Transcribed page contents
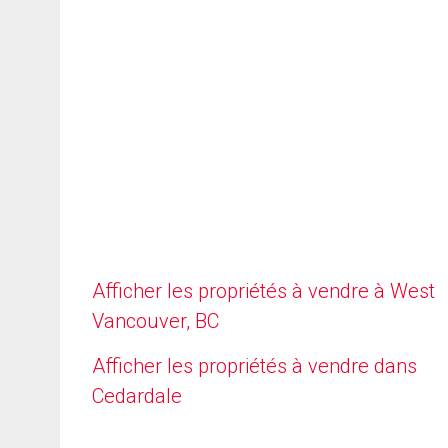
Afficher les propriétés à vendre à West
Vancouver, BC
Afficher les propriétés à vendre dans
Cedardale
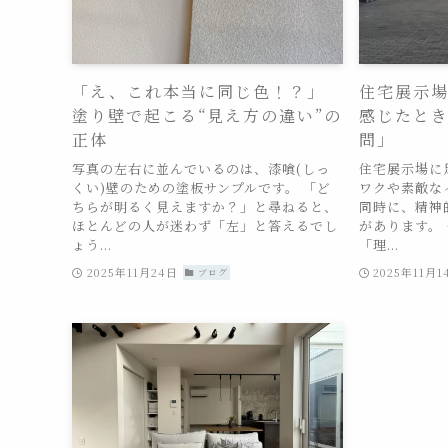
「え、これ本当に同じ色！？」
住宅展示
塗り壁で起こる“見え方の違い”の
感じたと
正体
問」
写真の左右に並んでいるのは、漆喰(しっ
住宅展示場に
くい)壁のための塗板サンプルです。 「ど
ワクや素敵な
ちらが明るく見えますか？」と尋ねると、
同時に、精神
ほとんどの人が迷わず「左」と答えるでし
があります。
ょう...
「理...
2025年11月24日
2025年11月1
ブログ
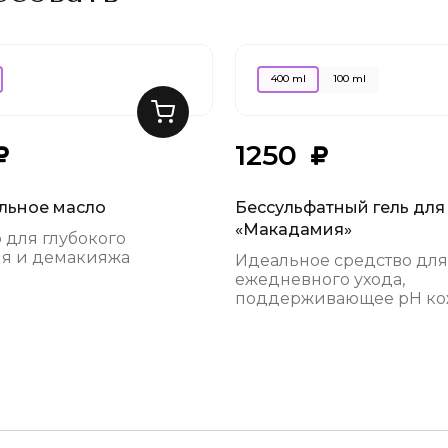
400 ml
100 ml
1250
льное масло
Бессульфатный гель для
«Макадамия»
 для глубокого
я и демакияжа
Идеальное средство для
ежедневного ухода,
поддерживающее pH к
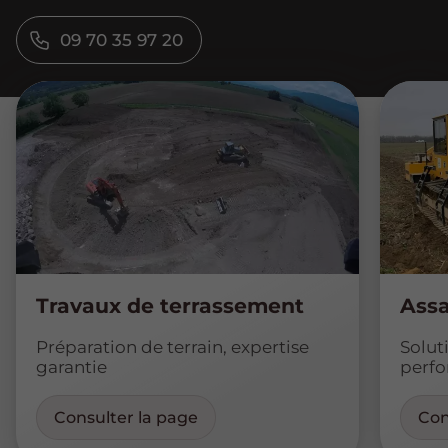
09 70 35 97 20
Travaux de terrassement
Assa
Préparation de terrain, expertise
Solut
garantie
perf
Consulter la page
Con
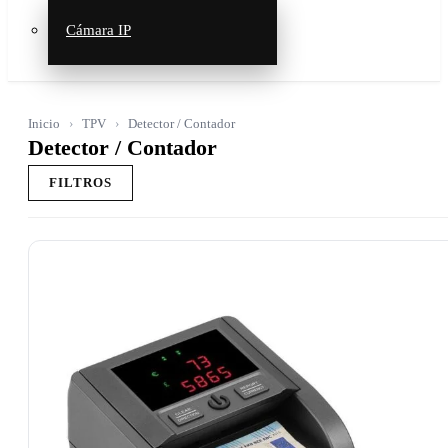
Cámara IP
Inicio
TPV
Detector / Contador
Detector / Contador
FILTROS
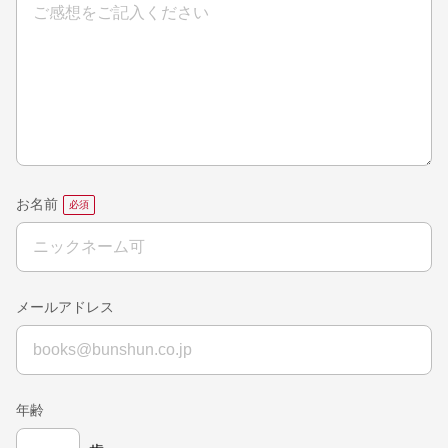
お名前
メールアドレス
年齢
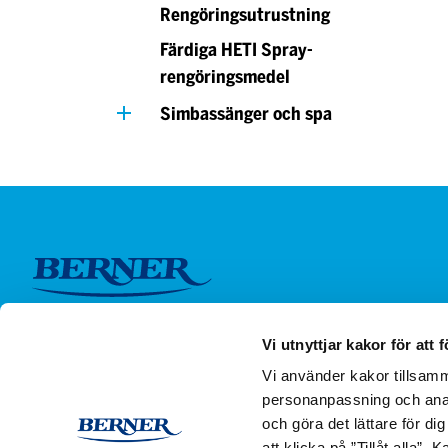
Rengöringsutrustning
Färdiga HETI Spray-
rengöringsmedel
Simbassänger och spa
Vi utnyttjar kakor för att f
Vi använder kakor tillsamm
personanpassning och anal
och göra det lättare för di
att klicka på ”Tillåt alla”.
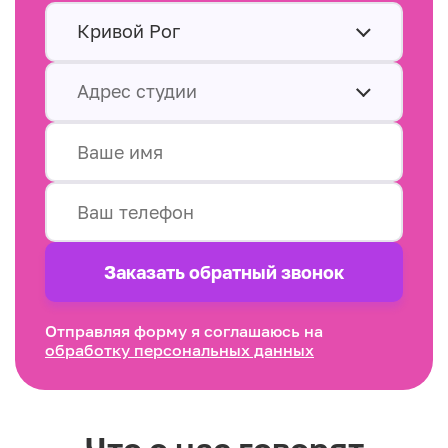
Кривой Рог
Адрес студии
Заказать обратный звонок
Отправляя форму я соглашаюсь на
обработку персональных данных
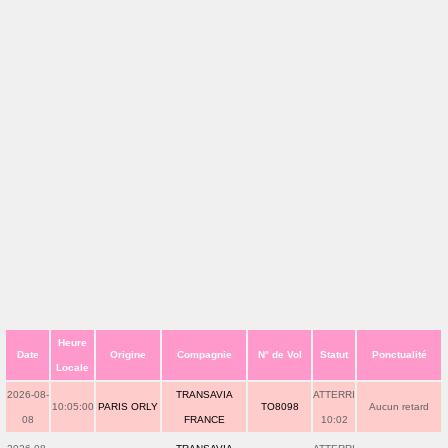
Heure
Date
Origine
Compagnie
N° de Vol
Statut
Ponctualité
Locale
2026-08-
TRANSAVIA
ATTERRI
10:05:00
PARIS ORLY
TO8098
Aucun retard
08
FRANCE
10:02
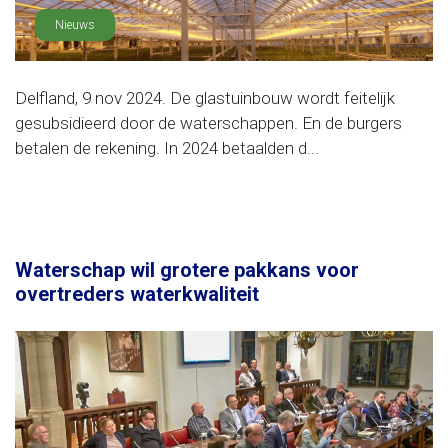
Nieuws
Delfland, 9 nov 2024. De glastuinbouw wordt feitelijk
gesubsidieerd door de waterschappen. En de burgers
betalen de rekening. In 2024 betaalden d...
Waterschap wil grotere pakkans voor
overtreders waterkwaliteit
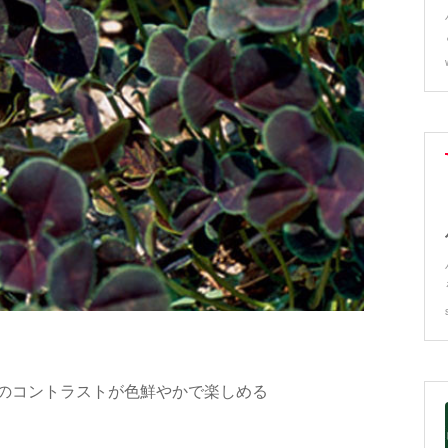
のコントラストが色鮮やかで楽しめる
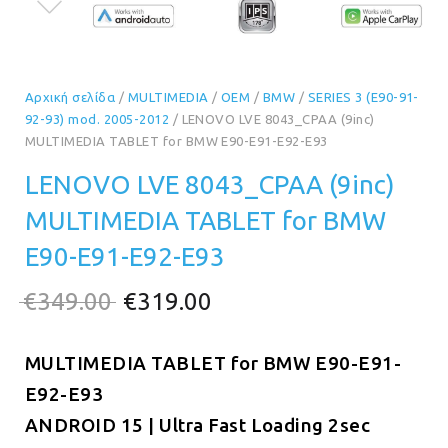
Αρχική σελίδα
/
MULTIMEDIA
/
OEM
/
BMW
/
SERIES 3 (E90-91-
92-93) mod. 2005-2012
/ LENOVO LVE 8043_CPAA (9inc)
MULTIMEDIA TABLET for BMW E90-E91-E92-E93
LENOVO LVE 8043_CPAA (9inc)
MULTIMEDIA TABLET for BMW
E90-E91-E92-E93
Original
Η
€
349.00
€
319.00
price
τρέχουσα
MULTIMEDIA TABLET for BMW E90-E91-
was:
τιμή
E92-E93
€349.00.
είναι:
ANDROID 15 | Ultra Fast Loading 2sec
€319.00.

● **Work to be completed**
Each entry above is to be written out again unchanged, apart from the pictures, which are left out.

● **Expected answer**
Afficher les propriétés à vendre à West
Vancouver, BC
Afficher les propriétés à vendre dans
Cedardale
「え、これ本当に同じ色！？」
住宅展示
塗り壁で起こる“見え方の違い”の
感じたと
正体
問」
写真の左右に並んでいるのは、漆喰(しっ
住宅展示場に
くい)壁のための塗板サンプルです。 「ど
ワクや素敵な
ちらが明るく見えますか？」と尋ねると、
同時に、精神
ほとんどの人が迷わず「左」と答えるでし
があります。
ょう...
「理...
2025年11月24日
2025年11月1
ブログ
400 ml
100 ml
1250
льное масло
Бессульфатный гель для
«Макадамия»
 для глубокого
я и демакияжа
Идеальное средство для
ежедневного ухода,
поддерживающее pH к
09 70 35 97 20
Travaux de terrassement
Assa
Préparation de terrain, expertise
Solut
garantie
perf
Consulter la page
Con
Cámara IP
Inicio
TPV
Detector / Contador
Detector / Contador
FILTROS
お名前
メールアドレス
年齢
Rengöringsutrustning
Färdiga HETI Spray-
rengöringsmedel
Simbassänger och spa
Vi utnyttjar kakor för att f
Vi använder kakor tillsamm
personanpassning och anal
och göra det lättare för di
att klicka på ”Tillåt alla”.
Кривой Рог
Адрес студии
Заказать обратный звонок
Отправляя форму я соглашаюсь на
обработку персональных данных
Heure
Date
Origine
Compagnie
N° de Vol
Statut
Ponctualité
Locale
2026-08-
TRANSAVIA
ATTERRI
10:05:00
PARIS ORLY
TO8098
Aucun retard
08
FRANCE
10:02
Nieuws
Delfland, 9 nov 2024. De glastuinbouw wordt feitelijk
gesubsidieerd door de waterschappen. En de burgers
betalen de rekening. In 2024 betaalden d...
Waterschap wil grotere pakkans voor
overtreders waterkwaliteit
のコントラストが色鮮やかで楽しめる
Αρχική σελίδα
/
MULTIMEDIA
/
OEM
/
BMW
/
SERIES 3 (E90-91-
92-93) mod. 2005-2012
/ LENOVO LVE 8043_CPAA (9inc)
MULTIMEDIA TABLET for BMW E90-E91-E92-E93
LENOVO LVE 8043_CPAA (9inc)
MULTIMEDIA TABLET for BMW
E90-E91-E92-E93
Original
Η
€
349.00
€
319.00
price
τρέχουσα
MULTIMEDIA TABLET for BMW E90-E91-
was:
τιμή
E92-E93
€349.00.
είναι:
ANDROID 15 | Ultra Fast Loading 2sec
€319.00.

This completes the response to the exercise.